**WHAT IS NEEDED:** In your copy, reproduce each entry exactly and include no picture.

[MATERIAL FOR THE TASK Boundary: Start]

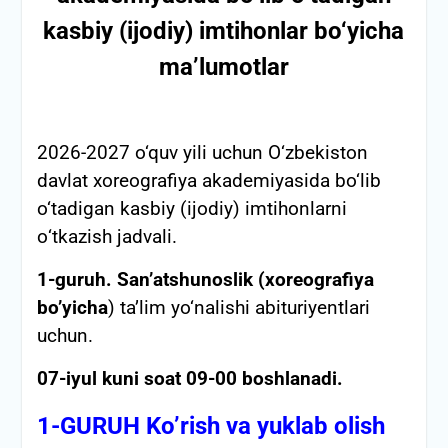
kasbiy (ijodiy) imtihonlar bo‘yicha
ma’lumotlar
2026-2027 o‘quv yili uchun O‘zbekiston
davlat xoreografiya akademiyasida bo‘lib
o‘tadigan kasbiy (ijodiy) imtihonlarni
о‘tkazish jadvali.
1-guruh.
San’atshunoslik (xoreografiya
bo’yicha
) ta’lim yo‘nalishi abituriyentlari
uchun.
07-iyul kuni soat 09-00 boshlanadi.
1-GURUH Ko’rish va yuklab olish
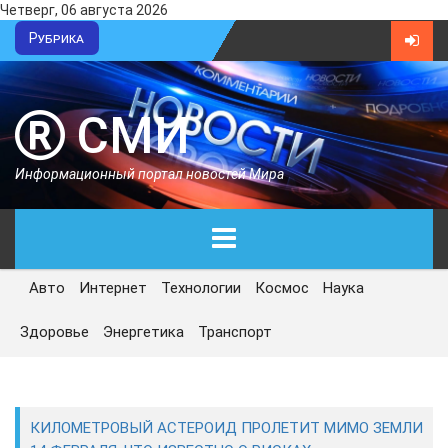
Четверг, 06 августа 2026
Рубрика
СМИ
Информационный портал новостей Мира
Авто
Интернет
Технологии
Космос
Наука
ГЛАВНАЯ
Здоровье
Энергетика
Транспорт
СЕГОДНЯ
ПОЛИТИКА
КИЛОМЕТРОВЫЙ АСТЕРОИД ПРОЛЕТИТ МИМО ЗЕМЛИ
ЭКОНОМИКА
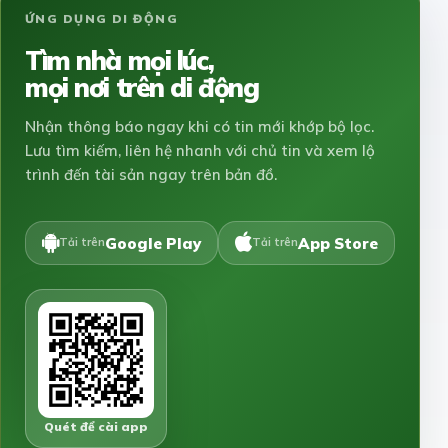
ỨNG DỤNG DI ĐỘNG
Tìm nhà mọi lúc,
mọi nơi trên di động
Nhận thông báo ngay khi có tin mới khớp bộ lọc.
Lưu tìm kiếm, liên hệ nhanh với chủ tin và xem lộ
trình đến tài sản ngay trên bản đồ.
Google Play
App Store
Tải trên
Tải trên
Quét để cài app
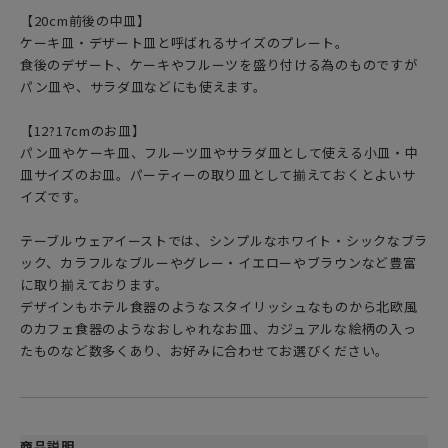
【20cm前後の中皿】
ケーキ皿・デザート皿と呼ばれるサイズのプレート。
食後のデザート、ケーキやフルーツを盛り付ける為のものですが
パン皿や、サラダ皿などにも使えます。
【12?17cmのお皿】
パン皿やケーキ皿、フルーツ皿やサラダ皿として使える小皿・中
皿サイズのお皿。パーティーの取り皿として揃えておくとよいサ
イズです。
テーブルウェアイーストでは、シンプルなホワイト・シックなブラ
ック、カラフルなブルーやグレー・イエローやブラウンなど豊富
に取り揃えております。
デザインもホテル食器のようなスタイリッシュなものから北欧風
のカフェ食器のようなおしゃれなお皿、カジュアルな絵柄の入っ
たものなど数多くあり、お好みに合わせてお選びください。
商品説明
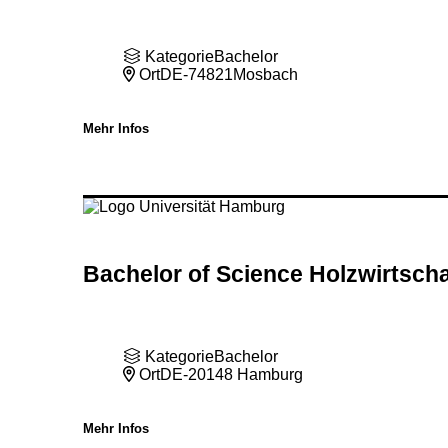
Kategorie
Bachelor
Ort
DE-74821Mosbach
Mehr Infos
Bachelor of Science Holzwirtscha
Kategorie
Bachelor
Ort
DE-20148 Hamburg
Mehr Infos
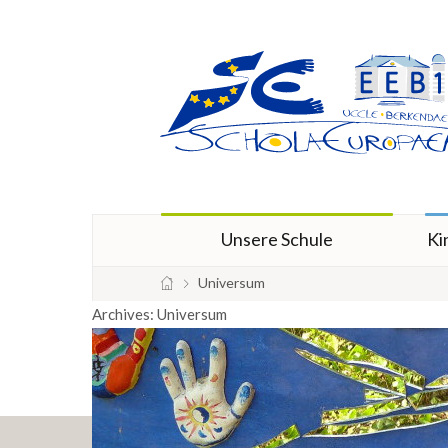
Unsere Schule
Ki
Universum
Archives:
Universum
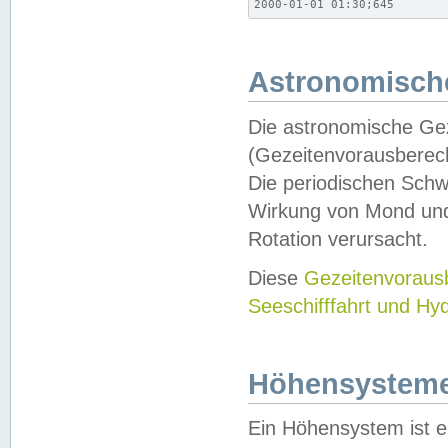
2000-01-01 01:30;645
Astronomische
Die astronomische Gez
(Gezeitenvorausberec
Die periodischen Schw
Wirkung von Mond und
Rotation verursacht.
Diese
Gezeitenvorau
Seeschifffahrt und Hy
Höhensystem
Ein Höhensystem ist e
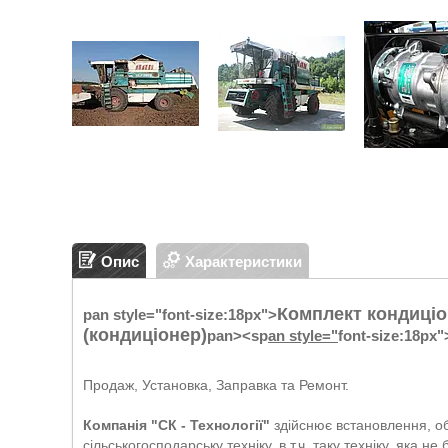
Опис
Характеристики
Комплект кондиціо
pan style="font-size:18px">
(кондиціонер)
pan><sp
an style="
font-size:18px"
Продаж, Установка, Заправка та Ремонт.
Компанія "СК - Технології"
здійснює встановлення, об
сільськогосподарську техніку, в т.ч. таку техніку, яка 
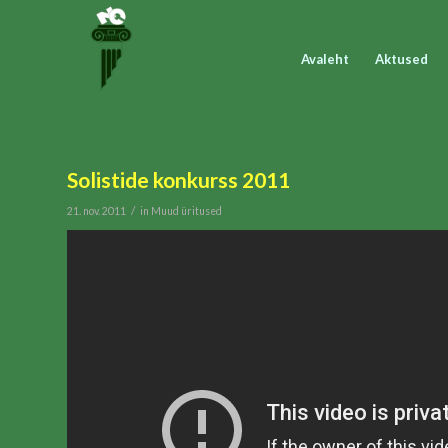
Avaleht
Aktused
Solistide konkurss 2011
/
21. nov. 2011
in
Muud üritused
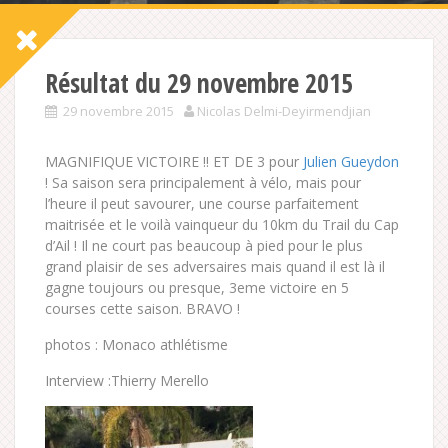
Résultat du 29 novembre 2015
29 novembre 2015
Nicolas Delmi-Deyirmendjian
MAGNIFIQUE VICTOIRE !! ET DE 3 pour
Julien Gueydon
! Sa saison sera principalement à vélo, mais pour
l’heure il peut savourer, une course parfaitement
maitrisée et le voilà vainqueur du 10km du Trail du Cap
d’Ail ! Il ne court pas beaucoup à pied pour le plus
grand plaisir de ses adversaires mais quand il est là il
gagne toujours ou presque, 3eme victoire en 5
courses cette saison. BRAVO !
photos : Monaco athlétisme
Interview :Thierry Merello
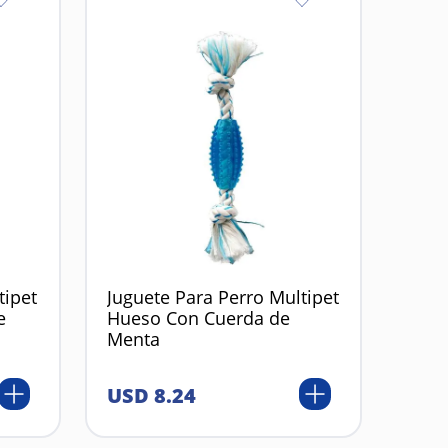
tipet
Juguete Para Perro Multipet
e
Hueso Con Cuerda de
Menta
USD
8
.
24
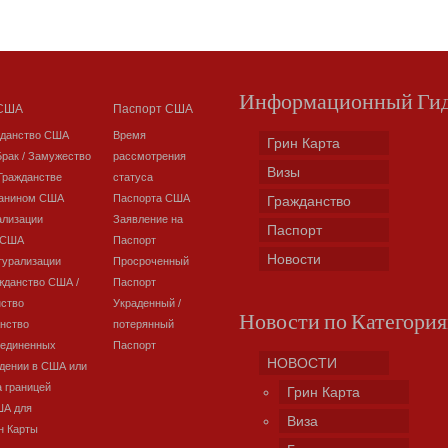
Информационный Ги
 США
Паспорт США
жданство США
Время
Грин Карта
Брак / Замужество
рассмотрения
Визы
Гражданстве
статуса
данином США
Паспорта США
Гражданство
ализации
Заявление на
Паспорт
 США
Паспорт
Новости
турализации
Просроченный
жданство США /
Паспорт
нство
Украденный /
Новости по Категори
нство
потерянный
оединенных
Паспорт
НОВОСТИ
дении в США или
а границей
Грин Карта
ША для
Виза
н Карты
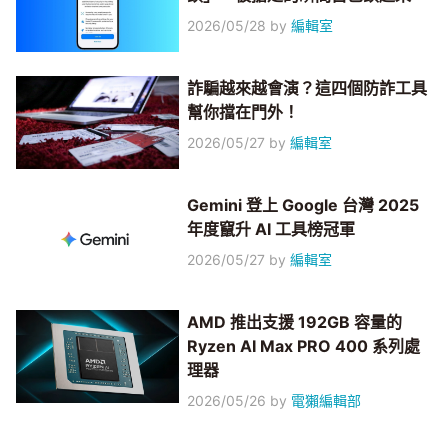
2026/05/28
by
編輯室
詐騙越來越會演？這四個防詐工具
幫你擋在門外！
2026/05/27
by
編輯室
Gemini 登上 Google 台灣 2025
年度竄升 AI 工具榜冠軍
2026/05/27
by
編輯室
AMD 推出支援 192GB 容量的
Ryzen AI Max PRO 400 系列處
理器
2026/05/26
by
電獺編輯部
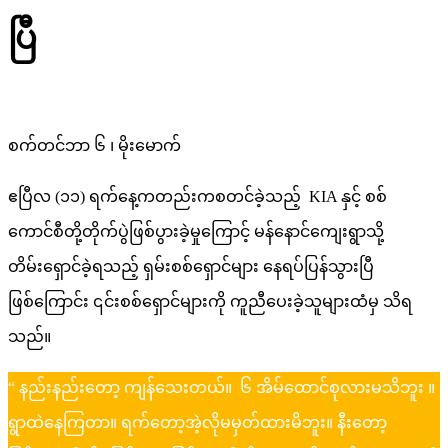
ပြီ
စက်တင်ဘာ ၆ ၊ မိုးမောက်
ဧပြီလ (၁၁)​ ရက်နေ့ကတည်းကစတင်ခဲ့သည့် KIA နှင့် စစ်
ကောင်စီတို့တိုက်ပွဲဖြစ်ပွားခဲ့မှုကြောင့် မန်နောင်ကျေးရွာသို့
တိမ်းရှောင်ခဲ့ရသည့် ရှမ်းစစ်ရှောင်များ နေရပ်ပြန်သွားပြီ
ဖြစ်ကြောင်း ၎င်းစစ်ရှောင်များကို ကူညီပေးခဲ့သူများထံမှ သိရ
သည်။​
“​ နည်းနည်းတော့ ကျန်သေးတယ်။​ ၆ အိမ်ထောင်စုလားမသိဘူး ။
ရွာထဲနေကြတာ။ ရက်တော့အဲ့လိုမမှတ်ထားမိဘူး။ နီးတော့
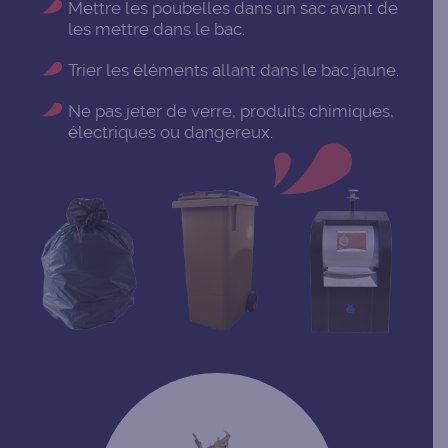
Mettre les poubelles dans un sac avant de
les mettre dans le bac.
Trier les éléments allant dans le bac jaune.
Ne pas jeter de verre, produits chimiques,
électriques ou dangereux.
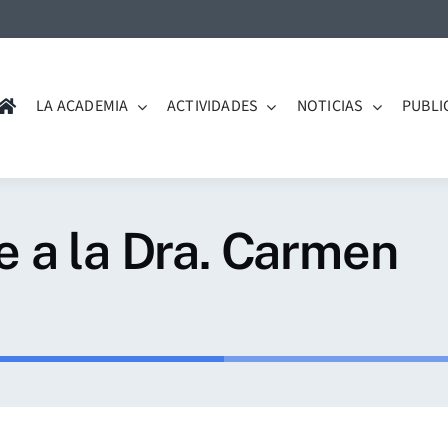
LA ACADEMIA
ACTIVIDADES
NOTICIAS
PUBLI
 a la Dra. Carmen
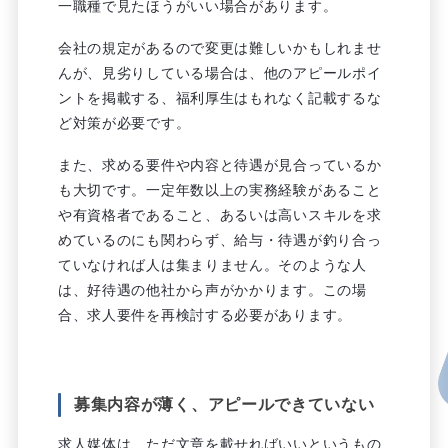
一職種で見たほうがいい場合があります。
会社の規定があるので変更は難しいかもしれませ
んが、見劣りしている場合は、他のアピールポイ
ントを掲載する、福利厚生はもれなく記載するな
ど対策が必要です。
また、求める要件や内容と待遇が見合っているか
も大切です。一定年数以上の実務経験があること
や有資格者であること、あるいは高いスキルを求
めているのにも関わらず、給与・待遇が釣り合っ
ていなければ人は集まりません。そのような人
は、好待遇の他社から声がかかります。この場
合、求人要件を再検討する必要があります。
募集内容が薄く、アピールできていない
求人媒体は、ただ文章を載せればいいというもの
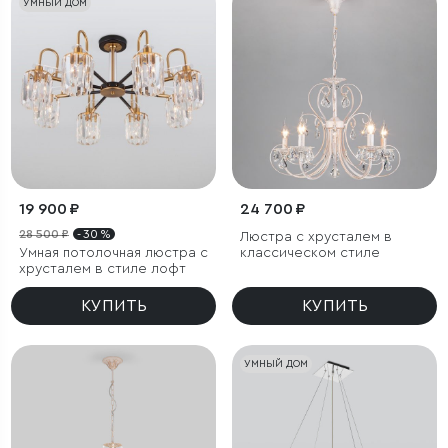
УМНЫЙ ДОМ
19 900 ₽
24 700 ₽
28 500 ₽
- 30 %
Люстра с хрусталем в
Умная потолочная люстра с
классическом стиле
хрусталем в стиле лофт
КУПИТЬ
КУПИТЬ
УМНЫЙ ДОМ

[MATERIAL FOR THE TASK Boundary: End]

**ANSWER:**
kasbiy (ijodiy) imtihonlar bo‘yicha
ma’lumotlar
2026-2027 o‘quv yili uchun O‘zbekiston
davlat xoreografiya akademiyasida bo‘lib
o‘tadigan kasbiy (ijodiy) imtihonlarni
о‘tkazish jadvali.
1-guruh.
San’atshunoslik (xoreografiya
bo’yicha
) ta’lim yo‘nalishi abituriyentlari
uchun.
07-iyul kuni soat 09-00 boshlanadi.
1-GURUH Ko’rish va yuklab olish
Четверг, 06 августа 2026
Рубрика
СМИ
Информационный портал новостей Мира
Авто
Интернет
Технологии
Космос
Наука
ГЛАВНАЯ
Здоровье
Энергетика
Транспорт
СЕГОДНЯ
ПОЛИТИКА
КИЛОМЕТРОВЫЙ АСТЕРОИД ПРОЛЕТИТ МИМО ЗЕМЛИ
ЭКОНОМИКА
ỨNG DỤNG DI ĐỘNG
Tìm nhà mọi lúc,
mọi nơi trên di động
Nhận thông báo ngay khi có tin mới khớp bộ lọc.
Lưu tìm kiếm, liên hệ nhanh với chủ tin và xem lộ
trình đến tài sản ngay trên bản đồ.
Google Play
App Store
Tải trên
Tải trên
Quét để cài app
【20cm前後の中皿】
ケーキ皿・デザート皿と呼ばれるサイズのプレート。
食後のデザート、ケーキやフルーツを盛り付ける為のものですが
パン皿や、サラダ皿などにも使えます。
【12?17cmのお皿】
パン皿やケーキ皿、フルーツ皿やサラダ皿として使える小皿・中
皿サイズのお皿。パーティーの取り皿として揃えておくとよいサ
イズです。
テーブルウェアイーストでは、シンプルなホワイト・シックなブラ
ック、カラフルなブルーやグレー・イエローやブラウンなど豊富
に取り揃えております。
デザインもホテル食器のようなスタイリッシュなものから北欧風
のカフェ食器のようなおしゃれなお皿、カジュアルな絵柄の入っ
たものなど数多くあり、お好みに合わせてお選びください。
商品説明
Kategorie
Bachelor
Ort
DE-74821Mosbach
Mehr Infos
Bachelor of Science Holzwirtscha
Kategorie
Bachelor
Ort
DE-20148 Hamburg
Mehr Infos
Unsere Schule
Ki
Universum
Archives:
Universum
2000-01-01 01:30;645
Astronomische
Die astronomische Gez
(Gezeitenvorausberec
Die periodischen Schw
Wirkung von Mond und
Rotation verursacht.
Diese
Gezeitenvorau
Seeschifffahrt und Hy
Höhensystem
Ein Höhensystem ist e
Опис
Характеристики
Комплект кондиціо
pan style="font-size:18px">
(кондиціонер)
pan><sp
an style="
font-size:18px"
Продаж, Установка, Заправка та Ремонт.
Компанія "СК - Технології"
здійснює встановлення, об
сільськогосподарську техніку, в т.ч. таку техніку, яка 
Avaleht
Aktused
Solistide konkurss 2011
/
21. nov. 2011
in
Muud üritused
Résultat du 29 novembre 2015
29 novembre 2015
Nicolas Delmi-Deyirmendjian
MAGNIFIQUE VICTOIRE !! ET DE 3 pour
Julien Gueydon
! Sa saison sera principalement à vélo, mais pour
l’heure il peut savourer, une course parfaitement
maitrisée et le voilà vainqueur du 10km du Trail du Cap
d’Ail ! Il ne court pas beaucoup à pied pour le plus
grand plaisir de ses adversaires mais quand il est là il
gagne toujours ou presque, 3eme victoire en 5
courses cette saison. BRAVO !
photos : Monaco athlétisme
Interview :Thierry Merello
tipet
Juguete Para Perro Multipet
e
Hueso Con Cuerda de
Menta
USD
8
.
24
Информационный Ги
 США
Паспорт США
жданство США
Время
Грин Карта
Брак / Замужество
рассмотрения
Визы
Гражданстве
статуса
данином США
Паспорта США
Гражданство
ализации
Заявление на
Паспорт
 США
Паспорт
Новости
турализации
Просроченный
жданство США /
Паспорт
нство
Украденный /
Новости по Категори
нство
потерянный
оединенных
Паспорт
НОВОСТИ
дении в США или
а границей
Грин Карта
ША для
Виза
н Карты
2026/05/28
by
編輯室
詐騙越來越會演？這四個防詐工具
幫你擋在門外！
2026/05/27
by
編輯室
Gemini 登上 Google 台灣 2025
年度竄升 AI 工具榜冠軍
2026/05/27
by
編輯室
AMD 推出支援 192GB 容量的
Ryzen AI Max PRO 400 系列處
理器
2026/05/26
by
電獺編輯部
ပြီ
စက်တင်ဘာ ၆ ၊ မိုးမောက်
ဧပြီလ (၁၁)​ ရက်နေ့ကတည်းကစတင်ခဲ့သည့် KIA နှင့် စစ်
ကောင်စီတို့တိုက်ပွဲဖြစ်ပွားခဲ့မှုကြောင့် မန်နောင်ကျေးရွာသို့
တိမ်းရှောင်ခဲ့ရသည့် ရှမ်းစစ်ရှောင်များ နေရပ်ပြန်သွားပြီ
ဖြစ်ကြောင်း ၎င်းစစ်ရှောင်များကို ကူညီပေးခဲ့သူများထံမှ သိရ
သည်။​
“​ နည်းနည်းတော့ ကျန်သေးတယ်။​ ၆ အိမ်ထောင်စုလားမသိဘူး ။
ရွာထဲနေကြတာ။ ရက်တော့အဲ့လိုမမှတ်ထားမိဘူး။ နီးတော့
Mettre les poubelles dans un sac avant de
les mettre dans le bac.
Trier les éléments allant dans le bac jaune.
Ne pas jeter de verre, produits chimiques,
électriques ou dangereux.
LA ACADEMIA
ACTIVIDADES
NOTICIAS
PUBLI
 a la Dra. Carmen
一職種で見たほうがいい場合があります。
会社の規定があるので変更は難しいかもしれませ
んが、見劣りしている場合は、他のアピールポイ
ントを掲載する、福利厚生はもれなく記載するな
ど対策が必要です。
また、求める要件や内容と待遇が見合っているか
も大切です。一定年数以上の実務経験があること
や有資格者であること、あるいは高いスキルを求
めているのにも関わらず、給与・待遇が釣り合っ
ていなければ人は集まりません。そのような人
は、好待遇の他社から声がかかります。この場
合、求人要件を再検討する必要があります。
募集内容が薄く、アピールできていない
求人媒体は、ただ文章を載せればいいというもの
УМНЫЙ ДОМ
19 900 ₽
24 700 ₽
28 500 ₽
- 30 %
Люстра с хрусталем в
Умная потолочная люстра с
классическом стиле
хрусталем в стиле лофт
КУПИТЬ
КУПИТЬ
УМНЫЙ ДОМ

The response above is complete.